What you might not expect is that this sense of urgent liberation has a ripple effect. My mother decided that she had a certain amount of time left, and that she wanted to use it well. Almost overnight, her reservations about the future seemed to melt away, and my mother’s new attitude has unlocked something in everyone around her.

A modest proposal

It started with my brother. When people ask me about him, I always say that he’s probably quite a nice guy. I wouldn’t really know. I see him often, and I care for him, as you would expect, but he doesn’t really say anything. He is an architect right down to his bones, by which I mean he is weird. Architects, I’ve always observed, are weird. It’s a compliment really. Their love of their work is almost obsessive, and their attention to detail is frankly distressing to the rest of us. My partner describes my brother affectionately as “looking always like he’s about to go for a country lunch”.

He has been with his girlfriend for seven years, and my mother’s diagnosis convinced him that the time was right to propose.

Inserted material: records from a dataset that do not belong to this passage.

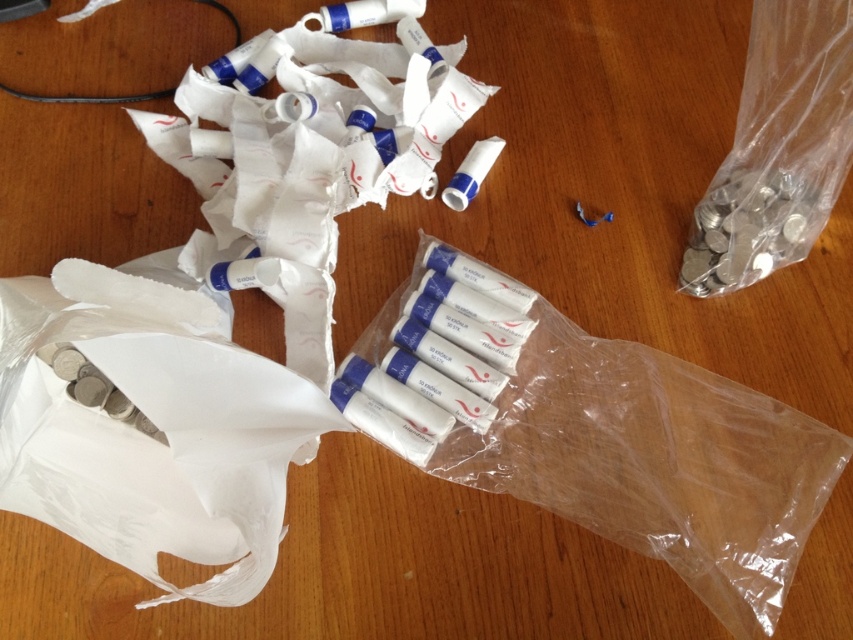 Please provide the coordinates of the clear plastic bag at center.

The clear plastic bag at center is located at coordinates point [593,432].

You are a delivery robot with a 1.2 meters arm. You need to pick up the clear plastic bag at center from the table. Can your arm reach it?

The clear plastic bag at center is 1.21 meters away from the camera. Since your arm is 1.2 meters, it is just slightly shorter, so you cannot reach it.

You are organizing items on a table. You have a clear plastic bag at center and a white paper bag at lower left. Which bag is taller?

The clear plastic bag at center is taller than the white paper bag at lower left according to the description. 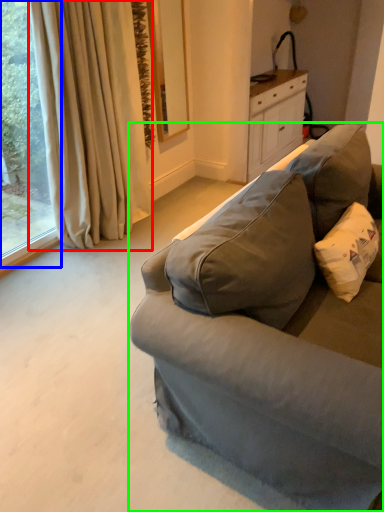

He had always intended to, but in the usual manner of every architect I’ve ever met, he wanted the situation to be “just right”. Cancer pretty much obliterated any hope of that, so with a great deal of nervous energy he made his arrangements to propose, and decided to do it while my mother and I were with him for a weekend in Clare.

He dithered about. Nothing was right. When we got to the house, six of Co Clare’s famous (and I’d thought fictional) feral goats were lounging in the driveway, their beards waggling nobly in the sea wind. They stayed the whole evening. After dinner I suggested to my brother that it was going to get dark, and that he should get the proposal over with. My mother feared he might not last until tomorrow with the stress of it. He responded that he couldn’t possibly. “Sure the garden is full of Jaysusing goats. This is a mess.”

My mother, who was having a good day and had just enjoyed a dinner of fish pie and opiates (prescribed, naturally; cancer hurts), stood up and came over. She pulled my brother behind the dresser, cleared her throat and said: “Son, get out there and propose to that girl. At this rate I’ll be dead before you get it done.”

I ejected tea from my nose in a fit of laughter. My brother shuffled out, and my mother smiled heartily. “That did it.”